Essa concepção é fundamental para a filosofia livre, proposta didática da robótica na

qual se firma. É visto que a liberdade que só era assegurada aos cientistas, acaba por ser

forçada para todos, pela própria metodologia adotada.

3 SOBRE ROBÓTICA E BRINQUEDOS

Entendemos que a prática das oficinas de robótica pedagógica livre, é um convite

para um ensino aprendizagem pautado no estímulo da criatividade, é um espaço de

compartilhamento e de brincadeira. Ora, desde que nascemos, brincamos; ao crescermos

apoderamo-nos dos brinquedos, começamos a utilizar a imaginação, o que nos leva a

entender o mundo por vários ângulos e esses vários ângulos correspondem a níveis

simbólicos de compreensão.

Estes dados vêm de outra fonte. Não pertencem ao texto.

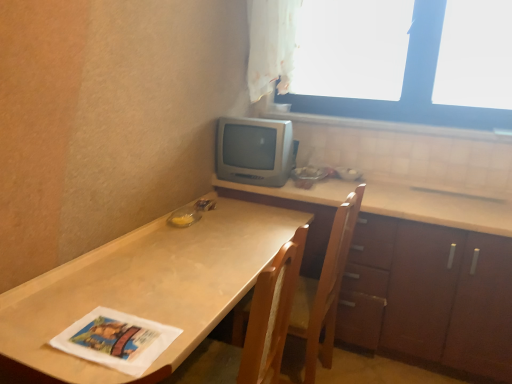 Image resolution: width=512 pixels, height=384 pixels. What are the coordinates of `vacant area on top of white paper magazine at lower left (from a real-world perspective)` in the screenshot? It's located at (118, 336). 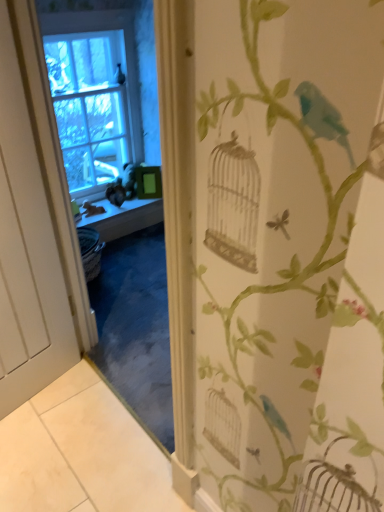 The height and width of the screenshot is (512, 384). Find the location of `empty space that is ontop of smooth wooden window sill at center (from a real-world perspective)`. empty space that is ontop of smooth wooden window sill at center (from a real-world perspective) is located at coordinates (115, 203). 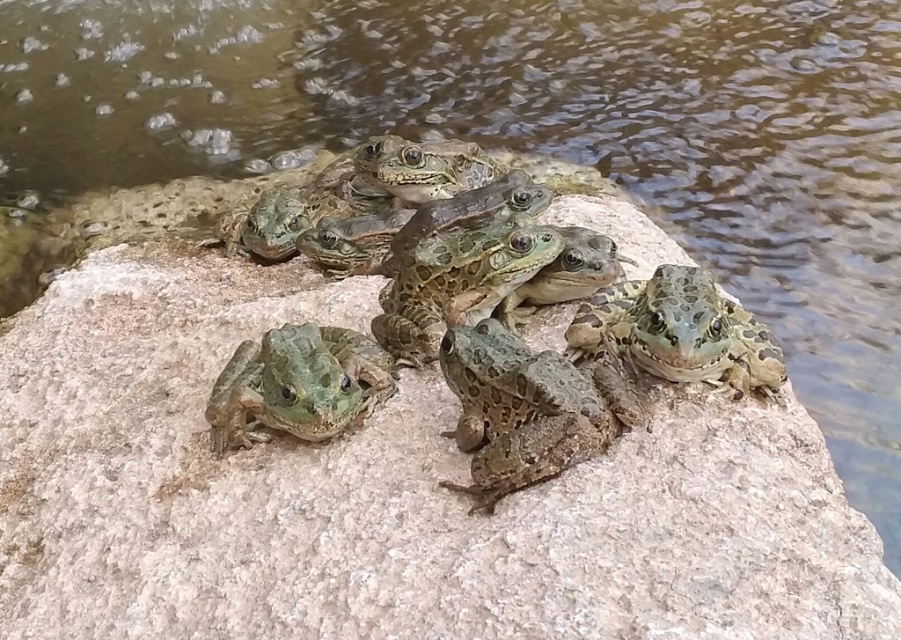 Consider the image. Is green spotted frogs at center closer to camera compared to green textured frog at center?

Yes.

Is point (461, 492) positioned before point (346, 349)?

Yes, it is in front of point (346, 349).

Who is more forward, [412,240] or [329,339]?

Point [329,339] is in front.

This screenshot has height=640, width=901. Identify the location of green spotted frogs at center. (563, 332).

Does speckled brown skin at center appear on the right side of green textured frog at center?

Indeed, speckled brown skin at center is positioned on the right side of green textured frog at center.

Does speckled brown skin at center come in front of green textured frog at center?

Yes, speckled brown skin at center is in front of green textured frog at center.

You are a GUI agent. You are given a task and a screenshot of the screen. Output one action in this format:
    pyautogui.click(x=<x>, y=<y>)
    Task: Click on the speckled brown skin at center
    This screenshot has height=640, width=901.
    Given the screenshot: What is the action you would take?
    pyautogui.click(x=519, y=410)

You are a GUI agent. You are given a task and a screenshot of the screen. Output one action in this format:
    pyautogui.click(x=<x>, y=<y>)
    Task: Click on the green spotted frogs at center
    The width and height of the screenshot is (901, 640).
    Given the screenshot: What is the action you would take?
    pyautogui.click(x=563, y=332)

Who is positioned more to the left, green spotted frogs at center or speckled brown skin at center?

green spotted frogs at center is more to the left.

What are the coordinates of `green spotted frogs at center` in the screenshot? It's located at (563, 332). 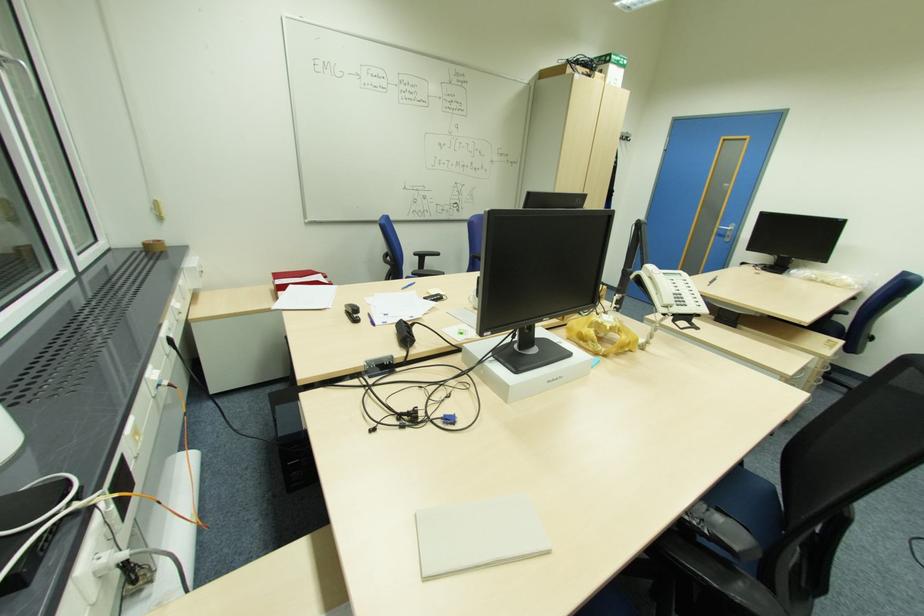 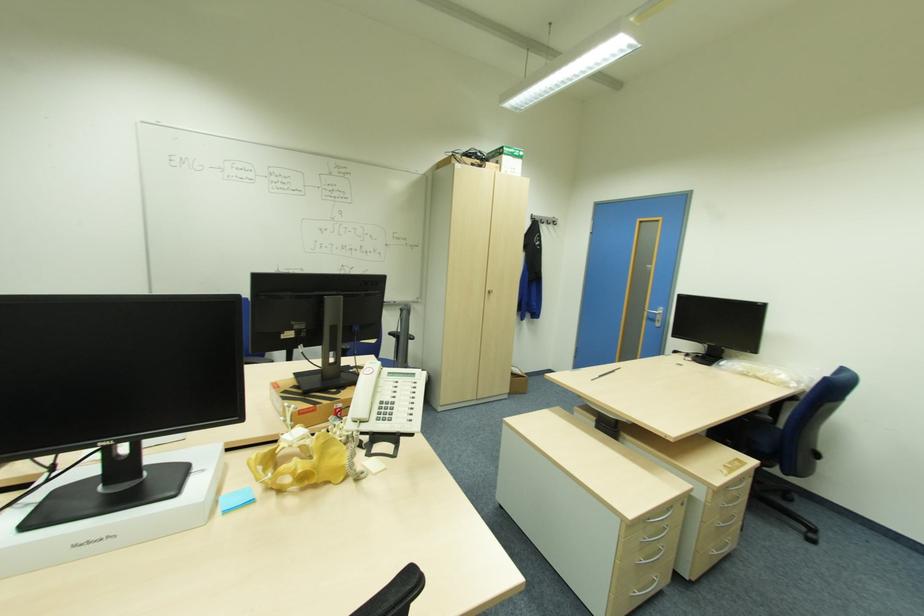 The point at (732, 236) is marked in the first image. Where is the corresponding point in the second image?

(661, 321) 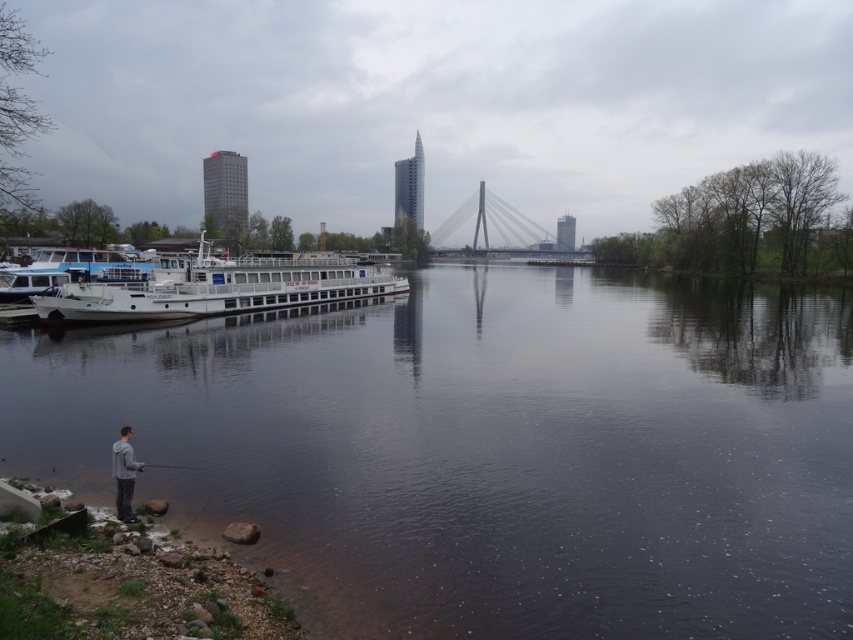 Who is higher up, dark reflective water at center or gray matte jacket at lower left?

Positioned higher is dark reflective water at center.

Locate an element on the screen. This screenshot has height=640, width=853. dark reflective water at center is located at coordinates (492, 449).

Identify the location of dark reflective water at center. (492, 449).

Is dark reflective water at center taller than white glossy boat at left?

Incorrect, dark reflective water at center's height is not larger of white glossy boat at left's.

Consider the image. Who is positioned more to the left, dark reflective water at center or white glossy boat at left?

white glossy boat at left

Is point (572, 618) positioned behind point (293, 262)?

No, it is not.

The width and height of the screenshot is (853, 640). Find the location of `dark reflective water at center`. dark reflective water at center is located at coordinates (492, 449).

Which is more to the right, white glossy boat at left or gray matte jacket at lower left?

gray matte jacket at lower left

Who is positioned more to the left, white glossy boat at left or gray matte jacket at lower left?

A importância disso, como coloca Machado (2003), é que

“brincando, [a criança] aprende a linguagem dos símbolos e entra no espaço original de

todas as atividades sócio-criativo-culturais” (p. 26). O ato de brincar é uma ação e esta é

a base da elaboração prática e teórica de compreensão do mundo. Enquanto brinca, a

criança age e, enquanto age, compreende o mundo a partir de sua ação, ou seja, através

do brincar, que é uma ação, entra-se no espaço da experiência simbólica que vai

significar e re-significar as relações socioculturais, na medida em que o brinquedo é

visto como forma de entendimento do mundo.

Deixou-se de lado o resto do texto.